Then, a dynamic state dependent characteristic amount dependent on the dynamic state of the kind set to be diagnosed in step S11 is calculated from each dynamic image (dynamic image including extracted frame image) (step S13).
For example, in a case where quiet breathing or deep breathing is set in step S11, as the dynamic state dependent characteristic amount dependent on the set kind of the dynamic state, for example, the waveform indicating the temporal change in the position of the structure such as the ribs, the outer thorax, the diaphragm, or the soft tissue which moves along with quiet breathing and deep breathing, the waveform indicating the temporal change in the position of the pulmonary blood vessel visualized by the contrast agent, and the waveform indicating the temporal change in the concentration value of the lung field region based on ventilation and the difference value between the concentration values of the respective frames are calculated. Since a method of extracting these characteristic amounts is similar to those described in step S12, the description thereof will be cited.
In a case where the heartbeat is set in step S11, as the dynamic state dependent characteristic amount dependent on the set kind of the dynamic state, the characteristic amount indicating the dynamic state which changes along with the heartbeat, for example, a temporal change in an area of a heart region, a temporal change in a concentration value of the heart area, a temporal change in expansion and contraction of a pulmonary blood vessel region, a temporal change in a concentration value of the pulmonary blood vessel region is calculated.

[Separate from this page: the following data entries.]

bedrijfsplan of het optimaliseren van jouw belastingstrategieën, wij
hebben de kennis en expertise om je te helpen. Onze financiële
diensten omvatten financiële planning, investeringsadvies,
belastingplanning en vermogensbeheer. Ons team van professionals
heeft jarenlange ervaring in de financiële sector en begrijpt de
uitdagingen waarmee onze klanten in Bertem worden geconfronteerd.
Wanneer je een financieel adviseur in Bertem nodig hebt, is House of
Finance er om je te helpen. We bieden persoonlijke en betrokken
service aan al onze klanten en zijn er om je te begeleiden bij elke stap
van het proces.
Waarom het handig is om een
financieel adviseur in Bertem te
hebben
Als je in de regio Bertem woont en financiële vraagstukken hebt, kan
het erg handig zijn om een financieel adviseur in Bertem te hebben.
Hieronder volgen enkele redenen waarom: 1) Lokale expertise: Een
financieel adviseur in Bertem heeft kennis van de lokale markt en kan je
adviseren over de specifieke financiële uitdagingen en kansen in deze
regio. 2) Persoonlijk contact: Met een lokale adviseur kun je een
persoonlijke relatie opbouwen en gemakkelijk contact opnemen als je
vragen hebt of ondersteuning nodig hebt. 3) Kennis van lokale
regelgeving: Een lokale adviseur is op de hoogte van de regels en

The area of the heart region can be obtained, for example, by extracting the heart region from the frame image and counting the number of pixels in the extracted region. The heart region can be detected by using a known image processing technique such as template matching processing using a template image of the heart and the like.
The temporal change in the expansion and contraction of the pulmonary blood vessel can be obtained, for example, by obtaining a temporal change in a thickness of the pulmonary blood vessel by obtaining a difference between the frame images. Alternatively, it is possible to extract the pulmonary blood vessel region to obtain the temporal change in the thickness of the pulmonary blood vessel. The pulmonary blood vessel region can be detected, for example, by using a known image processing technique using a filter for extracting a pulmonary blood vessel model and a line structure. In addition, as described above, the pulmonary blood vessel region may be detected by detecting a region having a concentration value indicating the contrast agent.

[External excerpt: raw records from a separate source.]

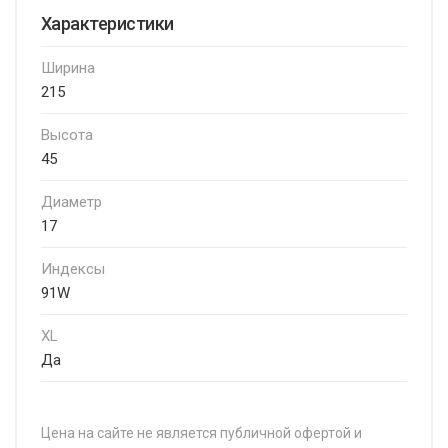
Характеристики
Ширина
215
Высота
45
Диаметр
17
Индексы
91W
XL
Да
Цена на сайте не является публичной офертой и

Then, based on the dynamic state dependent characteristic amount dependent on the set kind of the dynamic state to be diagnosed, which has been calculated in step S13, dynamic images to be compared are standardized (step S14).
For example, based on a period and a phase of the dynamic state dependent characteristic amount calculated from each dynamic image in step S13, a period and a phase of the dynamic state to be diagnosed in each dynamic image are standardized to meet a predetermined standard. For example, the period and the phase of the dynamic state dependent characteristic amount calculated from each dynamic image meet the predetermined standard so that the periods and the phases of the dynamic states to be diagnosed in the respective dynamic images can be the same.

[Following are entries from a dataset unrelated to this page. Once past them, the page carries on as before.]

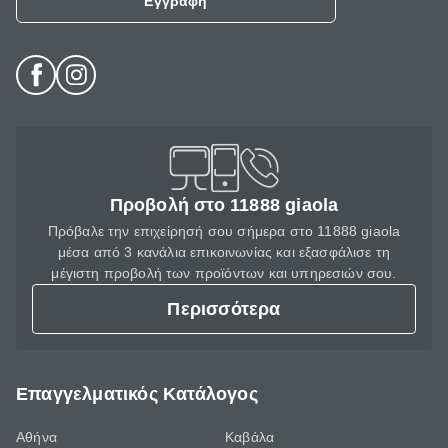
Εγγραφή
Προβολή στο 11888 giaola
Πρόβαλε την επιχείρησή σου σήμερα στο 11888 giaola
μέσα από 3 κανάλια επικοινωνίας και εξασφάλισε τη
μέγιστη προβολή των προϊόντων και υπηρεσιών σου.
Περισσότερα
Επαγγελματικός Κατάλογος
Αθήνα
Καβάλα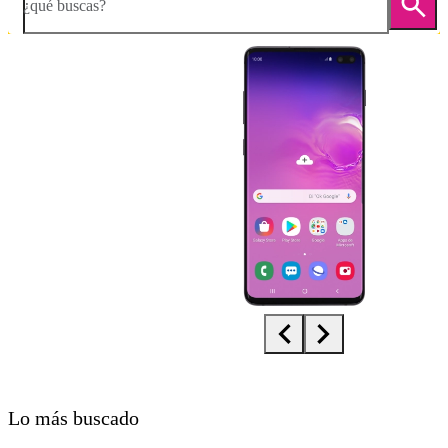
¿qué buscas?
Diapositiva 1 de 5. Samsung Galaxy S10+ - Black - imagen 1
Lo más buscado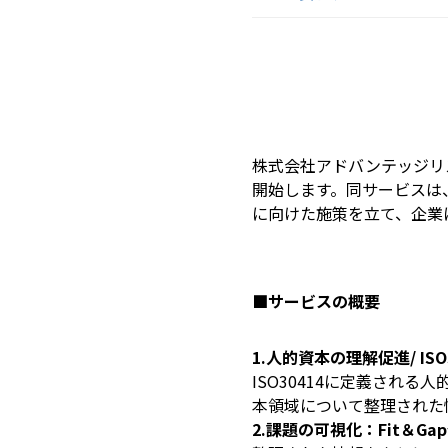
株式会社アドバンテッジリス
開始します。同サービスは
に向けた施策を立て、企業
■サービスの概要
1.人的資本の理解促進/ IS
ISO30414に定義され
本領域について整理された
2.課題の可視化：Fit＆Ga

The standards of the period and the phase may be the period and the phase of any one of the dynamic images, and a predetermined standard may be provided.
For example, in a case where a standard of a dynamic image of which the period of the dynamic state dependent characteristic amount is short is met a standard of a dynamic state dependent characteristic amount having a long period, the period of the dynamic state dependent characteristic amount is met the standard period by up-sampling the dynamic image in the time direction (add frame images evenly in time direction) so that the period of the dynamic state dependent characteristic amount of each dynamic image matches the standard period. A pixel value (concentration value) of each pixel of the frame image to be added can be obtained, for example, by interpolation processing by using pixel values of pixels at the same position in the multiple frame images of the original dynamic image. In addition, in a case where a standard of a dynamic image of which a period of the dynamic state dependent characteristic amount is long is met a standard of a dynamic state dependent characteristic amount having a short period, the period of the dynamic state dependent characteristic amount is met the standard period by down-sampling the dynamic image in the time direction (thin out (delete) frame images evenly in time direction).
After the periods have been met, based on the dynamic state dependent characteristic amount of each dynamic image, a shift amount in the time direction of the dynamic image to make the phase of the dynamic state to be diagnosed at a start timing of each dynamic image coincide with a predetermined standard phase (for example, maximum point or minimum point) is calculated, and the frame image of each dynamic image is shifted in the time direction by the calculated shift amount. Accordingly, it is possible to match the phases of the dynamic states to be diagnosed at the start timings of the respective dynamic images to be compared.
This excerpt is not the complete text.